Lactifluus aureifolius

Scientific classification
- Domain: Eukaryota
- Kingdom: Fungi
- Division: Basidiomycota
- Class: Agaricomycetes
- Order: Russulales
- Family: Russulaceae
- Genus: Lactifluus
- Species: L. aureifolius
- Binomial name: Lactifluus aureifolius (Verbeken) Verbeken (2011)
- Synonyms: Lactarius aureifolius Verbeken (1996);

= Lactifluus aureifolius =

- Genus: Lactifluus
- Species: aureifolius
- Authority: (Verbeken) Verbeken (2011)
- Synonyms: Lactarius aureifolius Verbeken (1996)

Species of fungus

Lactifluus aureifolius is a species of agaric fungus in the family Russulaceae.
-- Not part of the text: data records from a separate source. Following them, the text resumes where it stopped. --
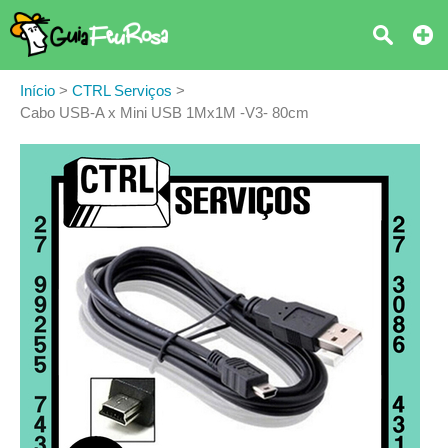
Início
>
CTRL Serviços
>
Cabo USB-A x Mini USB 1Mx1M -V3- 80cm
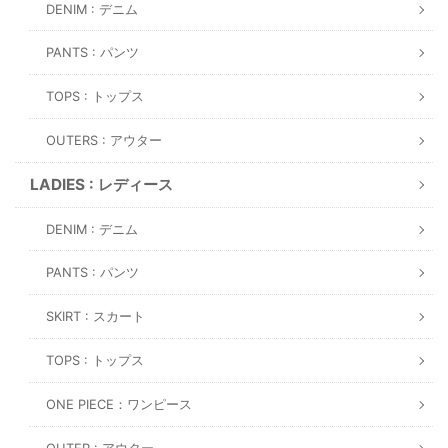
DENIM : デニム
PANTS : パンツ
TOPS : トップス
OUTERS : アウター
LADIES : レディース
DENIM : デニム
PANTS : パンツ
SKIRT : スカート
TOPS : トップス
ONE PIECE：ワンピース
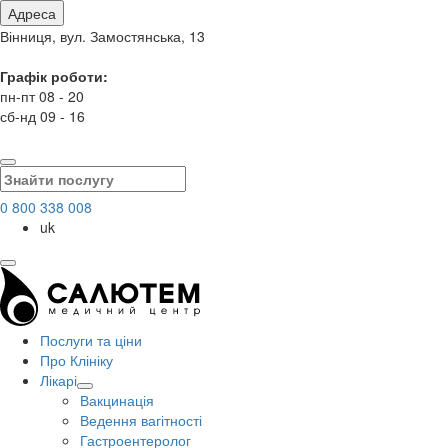
Адреса
Вінниця, вул. Замостянська, 13
Графік роботи:
пн-пт 08 - 20
сб-нд 09 - 16
0 800 338 008
uk
Послуги та ціни
Про Клініку
Лікарі
Вакцинація
Ведення вагітності
Гастроентеролог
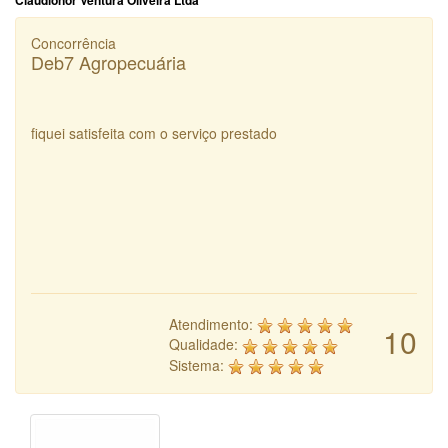
Claudionor Ventura Oliveira Ltda
Concorrência
Deb7 Agropecuária
fiquei satisfeita com o serviço prestado
Atendimento:
10
Qualidade:
Sistema:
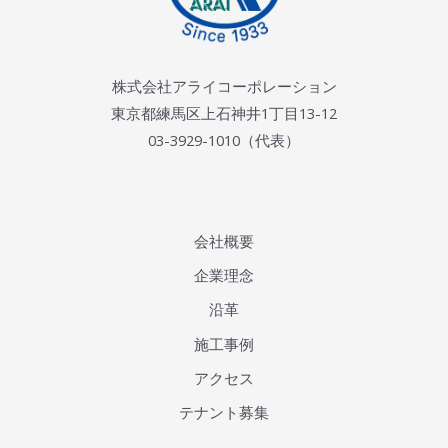
株式会社アライコーポレーション
東京都練馬区上石神井1丁目13-12
03-3929-1010（代表）
会社概要
企業理念
沿革
施工事例
アクセス
テナント募集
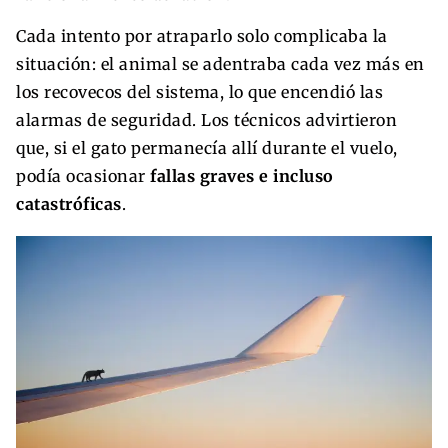
Cada intento por atraparlo solo complicaba la
situación: el animal se adentraba cada vez más en
los recovecos del sistema, lo que encendió las
alarmas de seguridad. Los técnicos advirtieron
que, si el gato permanecía allí durante el vuelo,
podía ocasionar
fallas graves e incluso
catastróficas
.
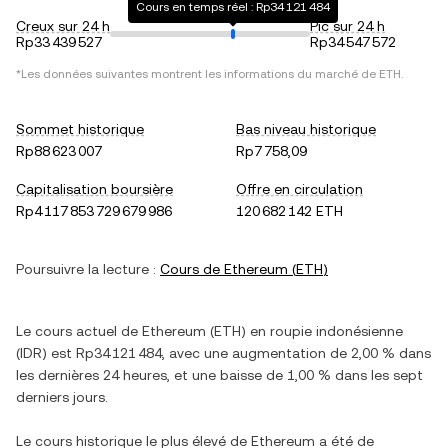
Cours en temps réel : Rp34 121 484
Creux sur 24 h
Pic sur 24 h
Rp33 439 527
Rp34 547 572
*Les données suivantes montrent les informations du marché de
ETH
.
Sommet historique
Bas niveau historique
Rp88 623 007
Rp7 758,09
Capitalisation boursière
Offre en circulation
Rp4 117 853 729 679 986
120 682 142 ETH
Poursuivre la lecture :
Cours de
Ethereum
(
ETH
)
Le cours actuel de
Ethereum
(
ETH
) en
roupie indonésienne
(
IDR
) est
Rp34 121 484
, avec
une augmentation
de
2,00 %
dans
les dernières 24 heures, et
une baisse
de
1,00 %
dans les sept
derniers jours.
Le cours historique le plus élevé de
Ethereum
a été de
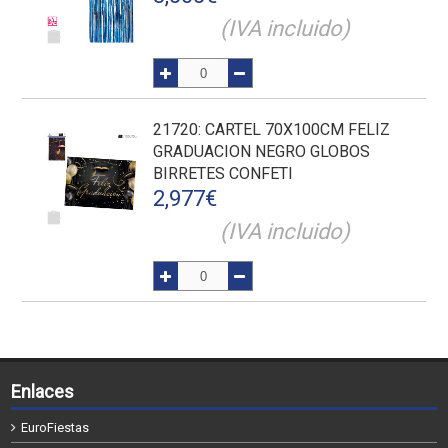
(IVA incluido)
21720
: CARTEL 70X100CM FELIZ
GRADUACION NEGRO GLOBOS
BIRRETES CONFETI
2,977
€
(IVA incluido)
Enlaces
EuroFiestas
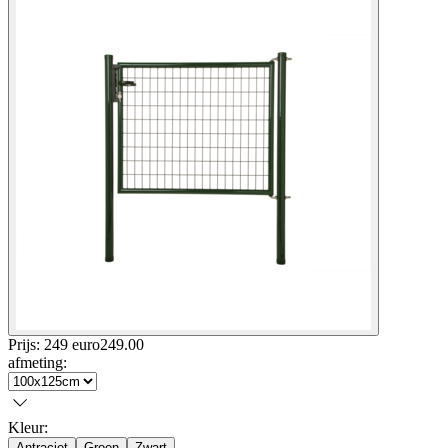
Prijs: 249 euro
249
.
00
afmeting
:
Kleur
:
Antraciet
Groen
Zwart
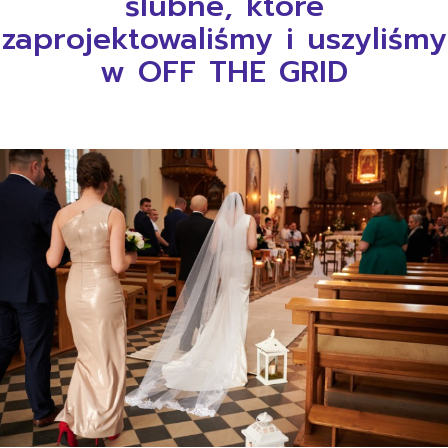
ślubne, które
zaprojektowaliśmy i uszyliśmy
w OFF THE GRID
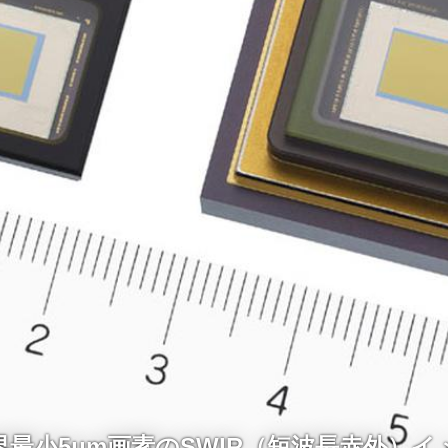
最小5μm画素のSWIR（短波長赤外）イ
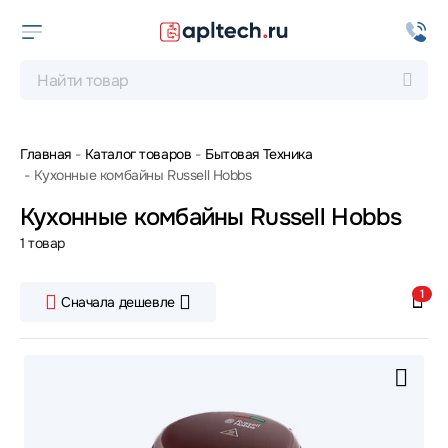
Главная
Каталог товаров
Бытовая Техника
Кухонные комбайны Russell Hobbs
Кухонные комбайны Russell Hobbs
1 товар
1
Сначала дешевле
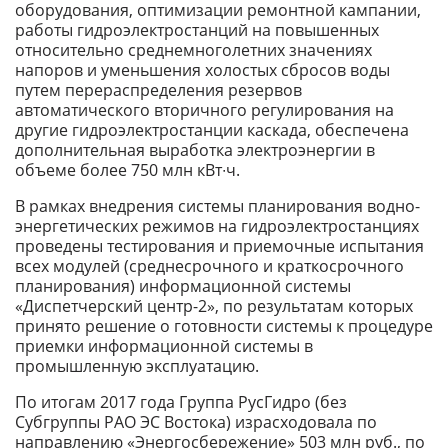
оборудования, оптимизации ремонтной кампании,
работы гидроэлектростанций на повышенных
относительно среднемноголетних значениях
напоров и уменьшения холостых сбросов воды
путем перераспределения резервов
автоматического вторичного регулирования на
другие гидроэлектростанции каскада, обеспечена
дополнительная выработка электроэнергии в
объеме более 750 млн кВт∙ч.
В рамках внедрения системы планирования водно-
энергетических режимов на гидроэлектростанциях
проведены тестирования и приемочные испытания
всех модулей (среднесрочного и краткосрочного
планирования) информационной системы
«Диспетчерский центр-2», по результатам которых
принято решение о готовности системы к процедуре
приемки информационной системы в
промышленную эксплуатацию.
По итогам 2017 года Группа РусГидро (без
Субгруппы РАО ЭС Востока) израсходовала по
направлению «Энергосбережение» 503 млн руб., по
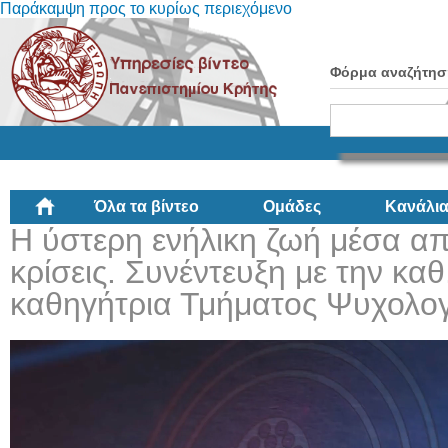
Παράκαμψη προς το κυρίως περιεχόμενο
Φόρμα αναζήτησ
Όλα τα βίντεο
Ομάδες
Κανάλι
Η ύστερη ενήλικη ζωή μέσα α
κρίσεις. Συνέντευξη με την κα
καθηγήτρια Τμήματος Ψυχολογ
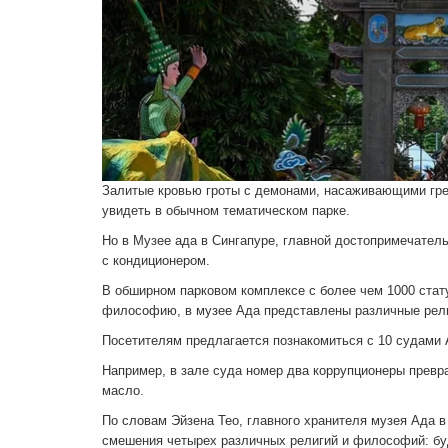
Залитые кровью гроты с демонами, насаживающими грешн
увидеть в обычном тематическом парке.
Но в Музее ада в Сингапуре, главной достопримечатель
с кондиционером.
В обширном парковом комплексе с более чем 1000 стат
философию, в музее Ада представлены различные рели
Посетителям предлагается познакомиться с 10 судами 
Например, в зале суда номер два коррупционеры превр
масло.
По словам Эйзена Тео, главного хранителя музея Ада в
смешения четырех различных религий и философий: бу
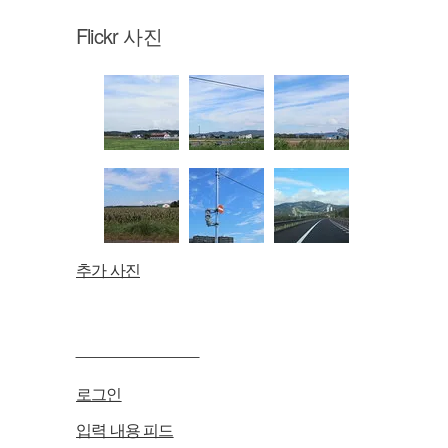
Flickr 사진
추가 사진
____________
로그인
입력 내용 피드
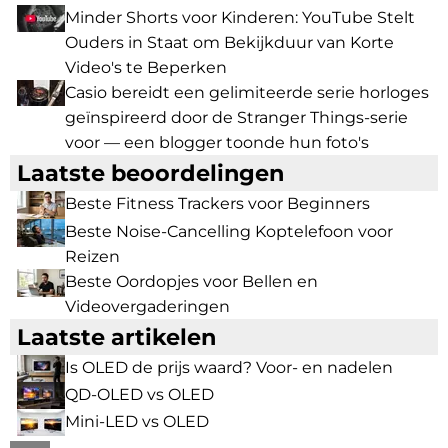
Minder Shorts voor Kinderen: YouTube Stelt
Ouders in Staat om Bekijkduur van Korte
Video's te Beperken
Casio bereidt een gelimiteerde serie horloges
geïnspireerd door de Stranger Things-serie
voor — een blogger toonde hun foto's
Laatste beoordelingen
Beste Fitness Trackers voor Beginners
Beste Noise-Cancelling Koptelefoon voor
Reizen
Beste Oordopjes voor Bellen en
Videovergaderingen
Laatste artikelen
Is OLED de prijs waard? Voor- en nadelen
QD-OLED vs OLED
Mini-LED vs OLED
It is found in Burundi, which grows in miombo woodland dominated by Brachystegia utilis. The fungus was described in 1996 as a species of Lactarius.

==Taxonomy==
The species was originally described as Lactarius aureifolius by Annameike Verbeken in 1996. She transferred the species to Lactifluus in 2011. It is classified in the subgenus Edules.

==Description==
The fruit bodies have convex caps measuring 3–12 cm; the margins of the cap turn upward in maturity, resulting in a funnel shape. The stem measures 1.5–5.5 cm long by 1.5–3.5 cm thick. The distantly spaced gills have an adnate to somewhat decurrent attachment to the stem. Spores are ellipsoidal, measuring 6.7–7.6–8.6 by 5.7–6.3–6.9 μm.